The Deu/Dsd ratio was mainly determined by changes in Dsd rather than Deu (Figure 8A). The regression tree constructed for the Deu/Dsd ratio, using environmental factors as predictors, showed that SMM concentration was the primary predictor determining the value of this ratio (Figure 8B). When SMM concentration exceeded 7.5 g m−3 and Dsd was below 0.85 m, the Deu/Dsd ratio was around 4 (Figures 8A, B). A more complex relationship was observed for lower SMM concentrations and higher Dsd values where different combinations of mineral and organic suspended matter concentrations, estuary depth and differences between Dsd and D10% or Deu led to similar Deu/Dsd values (Figure 8).

For example, the average Deu/Dsd ratio was about 2.7 when:

1. the SMM was below 7.5 g m−3, the SOM concentration was greater than or equal to 2.3 g m−3, and the depth was above 13 m;

2. the SMM was below 7.5 g m−3 and SOM concentration was less than 1.8 g m−3, with estuary depth not affecting the variance of Deu/Dsd ratio (Figure 8B).

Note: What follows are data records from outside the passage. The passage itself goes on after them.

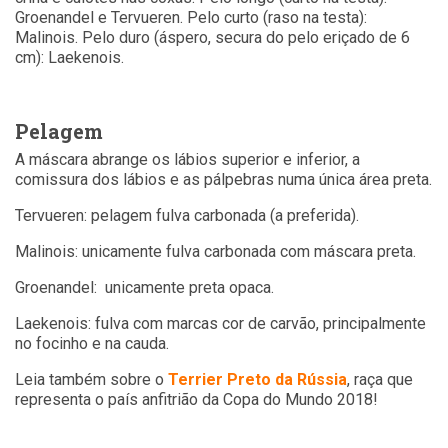
Groenandel e Tervueren. Pelo curto (raso na testa):
Malinois. Pelo duro (áspero, secura do pelo eriçado de 6
cm): Laekenois.
Pelagem
A máscara abrange os lábios superior e inferior, a
comissura dos lábios e as pálpebras numa única área preta.
Tervueren: pelagem fulva carbonada (a preferida).
Malinois: unicamente fulva carbonada com máscara preta.
Groenandel: unicamente preta opaca.
Laekenois: fulva com marcas cor de carvão, principalmente
no focinho e na cauda.
Leia também sobre o
Terrier Preto da Rússia
, raça que
representa o país anfitrião da Copa do Mundo 2018!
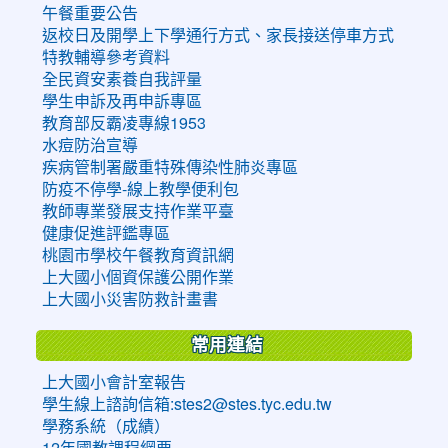
午餐重要公告
返校日及開學上下學通行方式、家長接送停車方式
特教輔導參考資料
全民資安素養自我評量
學生申訴及再申訴專區
教育部反霸凌專線1953
水痘防治宣導
疾病管制署嚴重特殊傳染性肺炎專區
防疫不停學-線上教學便利包
教師專業發展支持作業平臺
健康促進評鑑專區
桃園市學校午餐教育資訊網
上大國小個資保護公開作業
上大國小災害防救計畫書
常用連結
上大國小會計室報告
學生線上諮詢信箱:stes2@stes.tyc.edu.tw
學務系統（成績）
12年國教課程綱要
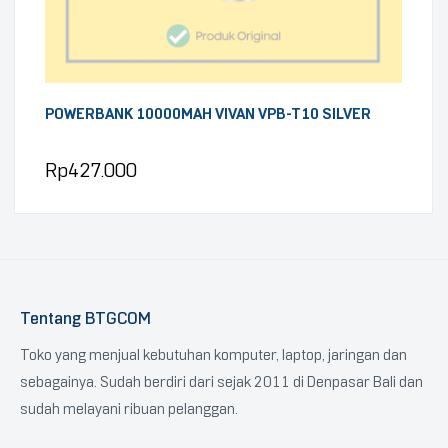
POWERBANK 10000MAH VIVAN VPB-T10 SILVER
Rp
427.000
Tentang BTGCOM
Toko yang menjual kebutuhan komputer, laptop, jaringan dan
sebagainya. Sudah berdiri dari sejak 2011 di Denpasar Bali dan
sudah melayani ribuan pelanggan.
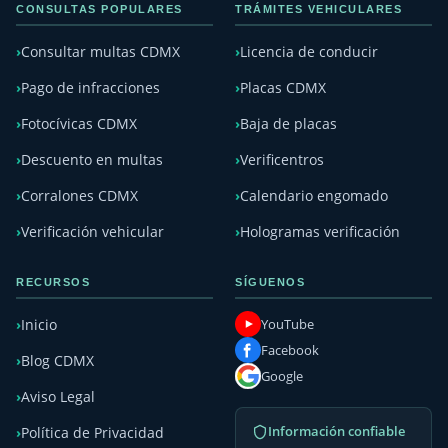
CONSULTAS POPULARES
TRÁMITES VEHICULARES
Consultar multas CDMX
Licencia de conducir
Pago de infracciones
Placas CDMX
Fotocívicas CDMX
Baja de placas
Descuento en multas
Verificentros
Corralones CDMX
Calendario engomado
Verificación vehicular
Hologramas verificación
RECURSOS
SÍGUENOS
YouTube
Inicio
Facebook
Blog CDMX
Google
Aviso Legal
Información confiable
Política de Privacidad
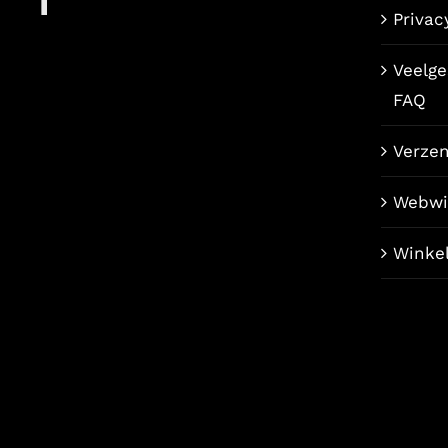
Privac
Veelge
FAQ
Verze
Webwi
Winke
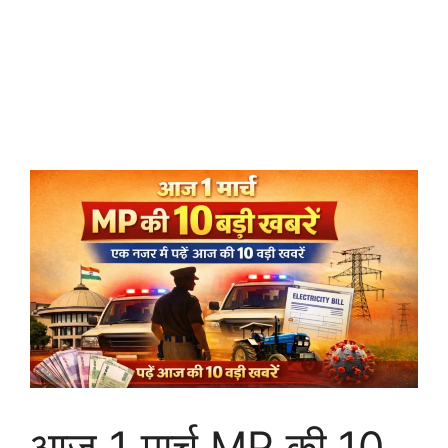
आज 1 मार्च MP की 10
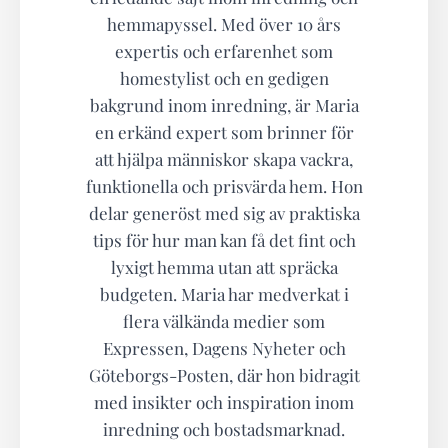
hemmapyssel. Med över 10 års
expertis och erfarenhet som
homestylist och en gedigen
bakgrund inom inredning, är Maria
en erkänd expert som brinner för
att hjälpa människor skapa vackra,
funktionella och prisvärda hem. Hon
delar generöst med sig av praktiska
tips för hur man kan få det fint och
lyxigt hemma utan att spräcka
budgeten. Maria har medverkat i
flera välkända medier som
Expressen, Dagens Nyheter och
Göteborgs-Posten, där hon bidragit
med insikter och inspiration inom
inredning och bostadsmarknad.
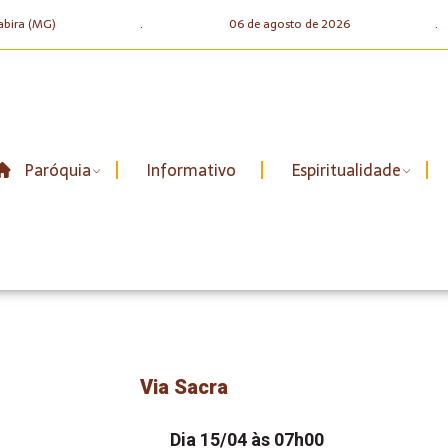
abira (MG)
.
06 de agosto de 2026
.
Paróquia
Informativo
Espiritualidade
Via Sacra
Dia 15/04 às 07h00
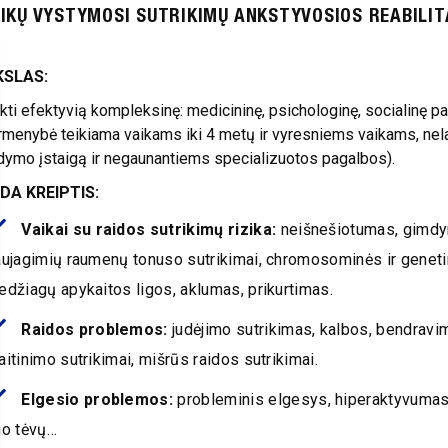
IKŲ VYSTYMOSI SUTRIKIMŲ ANKSTYVOSIOS REABILI
KSLAS:
ikti efektyvią kompleksinę: medicininę, psichologinę, socialinę 
irmenybė teikiama vaikams iki 4 metų ir vyresniems vaikams, ne
dymo įstaigą ir negaunantiems specializuotos pagalbos).
DA KREIPTIS:
Vaikai su raidos sutrikimų rizika:
neišnešiotumas, gimdym
aujagimių raumenų tonuso sutrikimai, chromosominės ir geneti
džiagų apykaitos ligos, aklumas, prikurtimas.
Raidos problemos:
judėjimo sutrikimas, kalbos, bendravim
itinimo sutrikimai, mišrūs raidos sutrikimai.
Elgesio problemos:
probleminis elgesys, hiperaktyvumas
uo tėvų…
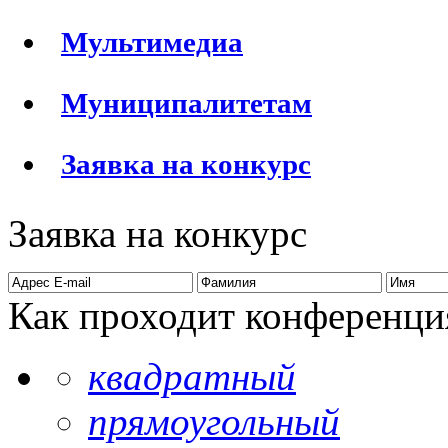
Мультимедиа
Муниципалитетам
Заявка на конкурс
Заявка на конкурс
Как проходит конференци
квадратный
прямоугольный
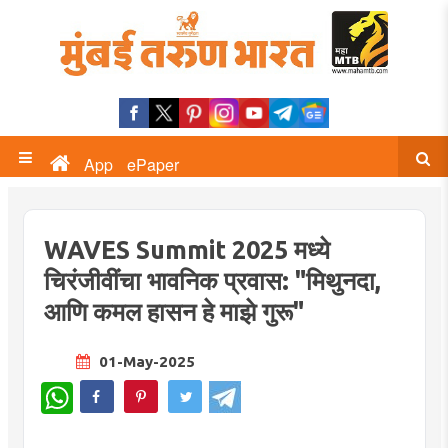
App
ePaper
WAVES Summit 2025 मध्ये
चिरंजीवींचा भावनिक प्रवास: "मिथुनदा,
आणि कमल हासन हे माझे गुरू"
01-May-2025
WhatsApp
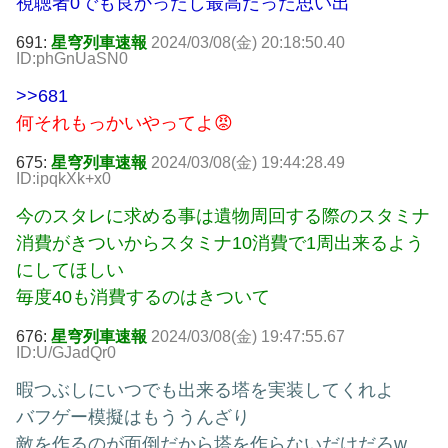
視聴者0でも良かったし最高だった思い出
691:
星穹列車速報
2024/03/08(金) 20:18:50.40
ID:phGnUaSN0
>>681
何それもっかいやってよ😡
675:
星穹列車速報
2024/03/08(金) 19:44:28.49
ID:ipqkXk+x0
今のスタレに求める事は遺物周回する際のスタミナ
消費がきついからスタミナ10消費で1周出来るよう
にしてほしい
毎度40も消費するのはきついて
676:
星穹列車速報
2024/03/08(金) 19:47:55.67
ID:U/GJadQr0
暇つぶしにいつでも出来る塔を実装してくれよ
バフゲー模擬はもううんざり
敵を作るのが面倒だから塔を作らないだけだろw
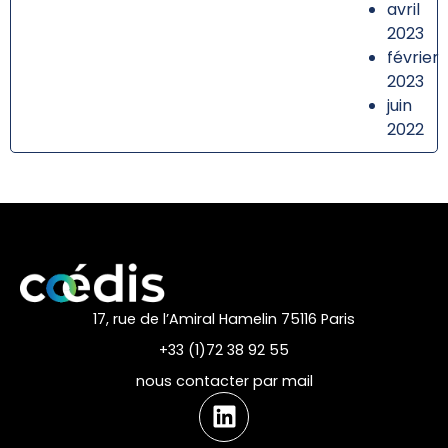
avril
2023
février
2023
juin
2022
17, rue de l’Amiral Hamelin 75116 Paris
+33 (1)72 38 92 55
nous contacter par mail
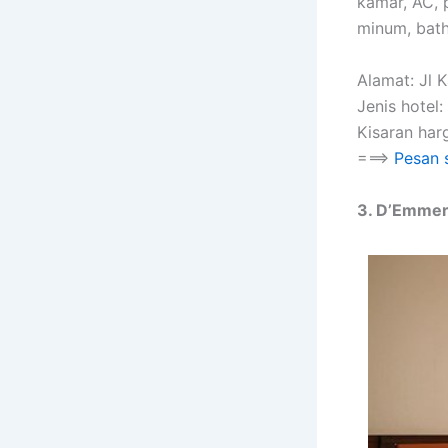
kamar, AC, 
minum, bath
Alamat: Jl 
Jenis hotel:
Kisaran har
===>
Pesan 
3. D’Emmeri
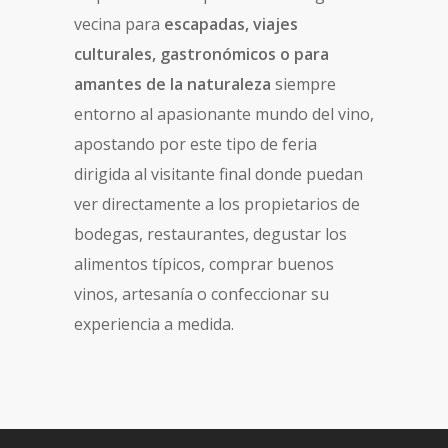
vecina para
escapadas, viajes
culturales, gastronómicos o para
amantes de la naturaleza
siempre
entorno al apasionante mundo del vino,
apostando por este tipo de feria
dirigida al visitante final donde puedan
ver directamente a los propietarios de
bodegas, restaurantes, degustar los
alimentos típicos, comprar buenos
vinos, artesanía o confeccionar su
experiencia a medida.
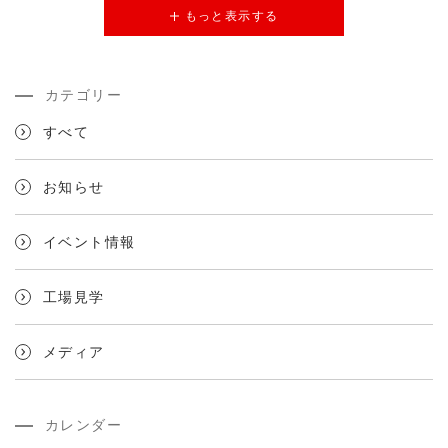
もっと表示する
カテゴリー
すべて
お知らせ
イベント情報
工場見学
メディア
カレンダー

The lowest Deu/Dsd values around 2.0 were observed at concentrations of SMM< 1.4 g m−3 and SOM > 2.3 g m−3, while the D< 13 m, Dsd > 0.85 m, Deu< 3.5 m, and Dsd differed from the theoretical D10% less than 0.28 m (Figures 8A, B). These findings indicate that the calculation of Deu from Dsd values in estuaries using simple linear regressions is hardly justified, as real data can deviate significantly from theoretical predictions.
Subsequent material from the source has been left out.